→ TASK DIRECTIONS
Where does the string "chevron" appear in the records? Copy each line that holds it.
***
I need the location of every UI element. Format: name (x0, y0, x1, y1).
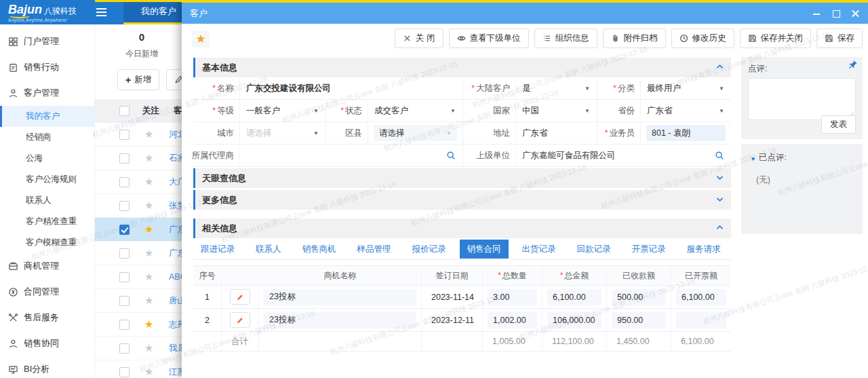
hamburger-menu-icon[interactable] (96, 0, 115, 24)
star-icon[interactable]: ★ (144, 342, 158, 354)
province-select[interactable]: 广东省 ▼ (640, 100, 731, 121)
star-icon[interactable]: ★ (144, 223, 158, 235)
chevron-up-icon[interactable] (715, 223, 724, 234)
cell-received[interactable]: 950.00 (612, 312, 666, 328)
related-tab[interactable]: 服务请求 (679, 240, 728, 259)
row-checkbox[interactable] (119, 177, 130, 187)
sidebar-subitem[interactable]: 经销商 (0, 127, 94, 148)
sidebar-subitem[interactable]: 我的客户 (0, 106, 94, 127)
cell-opportunity-name[interactable]: 23投标 (264, 289, 416, 305)
star-icon[interactable]: ★ (144, 128, 158, 140)
address-field[interactable]: 广东省 (515, 122, 597, 144)
close-button[interactable]: 关 闭 (395, 29, 443, 48)
view-subordinate-button[interactable]: 查看下级单位 (449, 29, 529, 48)
row-checkbox[interactable] (119, 225, 130, 235)
row-checkbox[interactable] (119, 320, 130, 330)
select-all-checkbox[interactable] (119, 106, 130, 116)
cell-sign-date[interactable]: 2023-11-14 (422, 286, 483, 308)
name-field[interactable]: 广东交投建设有限公司 (239, 77, 462, 99)
add-customer-button[interactable]: + 新增 (117, 69, 159, 90)
cell-total-qty[interactable]: 1,002.00 (488, 312, 537, 328)
star-icon[interactable]: ★ (144, 200, 158, 212)
comment-textarea[interactable] (748, 78, 856, 120)
city-select[interactable]: 请选择 ▼ (239, 122, 326, 144)
mainland-select[interactable]: 是 ▼ (515, 77, 597, 99)
row-checkbox[interactable] (119, 272, 130, 282)
level-select[interactable]: 一般客户 ▼ (239, 100, 326, 121)
favorite-star-button[interactable]: ★ (192, 31, 210, 48)
minimize-icon[interactable] (812, 10, 821, 18)
cell-total-qty[interactable]: 3.00 (488, 289, 537, 305)
star-icon[interactable]: ★ (144, 295, 158, 307)
save-button[interactable]: 保存 (816, 29, 863, 48)
cell-total-amount[interactable]: 6,100.00 (547, 289, 601, 305)
row-checkbox[interactable] (119, 130, 130, 140)
modify-history-button[interactable]: 修改历史 (671, 29, 734, 48)
sidebar-item-sales-collab[interactable]: 销售协同 (0, 330, 94, 356)
cell-invoiced[interactable]: 6,100.00 (676, 289, 726, 305)
district-select[interactable]: 请选择 ▼ (368, 122, 462, 144)
reviewed-toggle[interactable]: ▲ 已点评: (749, 152, 854, 164)
section-more-info[interactable]: 更多信息 (193, 190, 731, 210)
row-checkbox[interactable] (119, 201, 130, 211)
cell-total-amount[interactable]: 106,000.00 (547, 312, 601, 328)
sidebar-item-opportunity[interactable]: 商机管理 (0, 253, 94, 279)
related-tab[interactable]: 开票记录 (625, 240, 673, 259)
chevron-up-icon[interactable] (715, 62, 724, 73)
sidebar-subitem[interactable]: 客户模糊查重 (0, 232, 94, 253)
related-tab[interactable]: 回款记录 (570, 240, 618, 259)
related-tab[interactable]: 销售合同 (460, 240, 509, 259)
row-checkbox[interactable] (119, 153, 130, 164)
cell-invoiced[interactable] (676, 312, 726, 328)
related-tab[interactable]: 样品管理 (350, 240, 399, 259)
pin-icon[interactable] (848, 60, 858, 71)
star-icon[interactable]: ★ (144, 247, 158, 259)
salesperson-field[interactable]: 801 - 袁朗 (640, 122, 731, 144)
related-tab[interactable]: 联系人 (248, 240, 289, 259)
parent-unit-lookup-field[interactable]: 广东嘉能可食品有限公司 (515, 145, 731, 166)
related-tab[interactable]: 销售商机 (295, 240, 344, 259)
close-icon[interactable] (852, 10, 860, 18)
search-icon[interactable] (446, 151, 456, 160)
sidebar-subitem[interactable]: 客户公海规则 (0, 169, 94, 190)
related-tab[interactable]: 报价记录 (405, 240, 454, 259)
edit-row-button[interactable] (230, 312, 250, 328)
cell-received[interactable]: 500.00 (612, 289, 666, 305)
cell-sign-date[interactable]: 2023-12-11 (422, 309, 483, 331)
sidebar-item-portal[interactable]: 门户管理 (0, 29, 94, 54)
sidebar-subitem[interactable]: 公海 (0, 148, 94, 169)
star-icon[interactable]: ★ (144, 152, 158, 164)
star-icon[interactable]: ★ (144, 318, 158, 330)
section-basic-info[interactable]: 基本信息 (193, 58, 731, 77)
sidebar-subitem[interactable]: 联系人 (0, 190, 94, 211)
status-select[interactable]: 成交客户 ▼ (368, 100, 462, 121)
sidebar-subitem[interactable]: 客户精准查重 (0, 211, 94, 232)
chevron-down-icon[interactable] (715, 173, 724, 184)
star-icon[interactable]: ★ (144, 366, 158, 378)
agent-lookup-field[interactable] (239, 145, 462, 166)
row-checkbox[interactable] (119, 248, 130, 259)
sidebar-item-contract[interactable]: 合同管理 (0, 279, 94, 305)
sidebar-item-bi[interactable]: BI分析 (0, 356, 94, 378)
edit-row-button[interactable] (230, 289, 250, 305)
chevron-down-icon[interactable] (715, 195, 724, 206)
section-tianyancha[interactable]: 天眼查信息 (193, 168, 731, 188)
organization-info-button[interactable]: 组织信息 (534, 29, 597, 48)
row-checkbox[interactable] (119, 343, 130, 354)
sidebar-item-sales-action[interactable]: 销售行动 (0, 54, 94, 80)
publish-button[interactable]: 发表 (821, 115, 856, 134)
country-select[interactable]: 中国 ▼ (515, 100, 597, 121)
cell-opportunity-name[interactable]: 23投标 (264, 312, 416, 328)
maximize-icon[interactable] (832, 10, 840, 18)
star-icon[interactable]: ★ (144, 271, 158, 283)
attachment-archive-button[interactable]: 附件归档 (603, 29, 666, 48)
row-checkbox[interactable] (119, 296, 130, 306)
category-select[interactable]: 最终用户 ▼ (640, 77, 731, 99)
related-tab[interactable]: 出货记录 (515, 240, 564, 259)
star-icon[interactable]: ★ (144, 176, 158, 188)
sidebar-item-after-sales[interactable]: 售后服务 (0, 305, 94, 330)
related-tab[interactable]: 跟进记录 (193, 240, 242, 259)
sidebar-item-customer-mgmt[interactable]: 客户管理 (0, 80, 94, 106)
search-icon[interactable] (715, 151, 724, 160)
save-and-close-button[interactable]: 保存并关闭 (740, 29, 812, 48)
***
→ RESPONSE BOX
chevron-up-icon[interactable] (715, 223, 724, 234)
chevron-up-icon[interactable] (715, 62, 724, 73)
chevron-down-icon[interactable] (715, 173, 724, 184)
chevron-down-icon[interactable] (715, 195, 724, 206)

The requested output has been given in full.